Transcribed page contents

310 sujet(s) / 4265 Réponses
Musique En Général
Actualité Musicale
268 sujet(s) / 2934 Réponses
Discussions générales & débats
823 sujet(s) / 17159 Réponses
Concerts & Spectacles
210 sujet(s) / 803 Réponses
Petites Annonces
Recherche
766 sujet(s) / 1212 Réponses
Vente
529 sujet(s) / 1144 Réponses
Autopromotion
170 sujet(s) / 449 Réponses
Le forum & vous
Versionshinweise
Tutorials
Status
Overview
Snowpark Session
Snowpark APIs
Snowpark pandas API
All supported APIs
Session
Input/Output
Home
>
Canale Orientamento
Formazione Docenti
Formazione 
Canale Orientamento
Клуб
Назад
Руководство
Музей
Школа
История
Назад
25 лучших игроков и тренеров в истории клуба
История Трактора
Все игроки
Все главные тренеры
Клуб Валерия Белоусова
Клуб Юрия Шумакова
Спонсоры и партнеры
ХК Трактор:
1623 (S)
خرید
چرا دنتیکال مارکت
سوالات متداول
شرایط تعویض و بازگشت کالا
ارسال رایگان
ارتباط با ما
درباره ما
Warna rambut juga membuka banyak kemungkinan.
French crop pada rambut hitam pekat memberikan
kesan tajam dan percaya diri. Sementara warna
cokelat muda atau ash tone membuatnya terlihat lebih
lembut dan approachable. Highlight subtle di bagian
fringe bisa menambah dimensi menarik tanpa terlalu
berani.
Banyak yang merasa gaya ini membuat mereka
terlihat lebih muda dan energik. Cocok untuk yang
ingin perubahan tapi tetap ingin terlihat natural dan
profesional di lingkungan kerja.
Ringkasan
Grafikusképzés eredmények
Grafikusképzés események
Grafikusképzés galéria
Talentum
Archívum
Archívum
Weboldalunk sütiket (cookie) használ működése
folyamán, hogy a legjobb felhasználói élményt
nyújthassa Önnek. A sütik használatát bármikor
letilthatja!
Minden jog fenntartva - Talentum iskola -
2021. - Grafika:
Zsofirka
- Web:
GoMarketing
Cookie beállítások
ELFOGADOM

▸ **Task**: Show all lines above holding the word "Réponses".

▸ **Response to the exercise**:
310 sujet(s) / 4265 Réponses
268 sujet(s) / 2934 Réponses
823 sujet(s) / 17159 Réponses
210 sujet(s) / 803 Réponses
766 sujet(s) / 1212 Réponses
529 sujet(s) / 1144 Réponses
170 sujet(s) / 449 Réponses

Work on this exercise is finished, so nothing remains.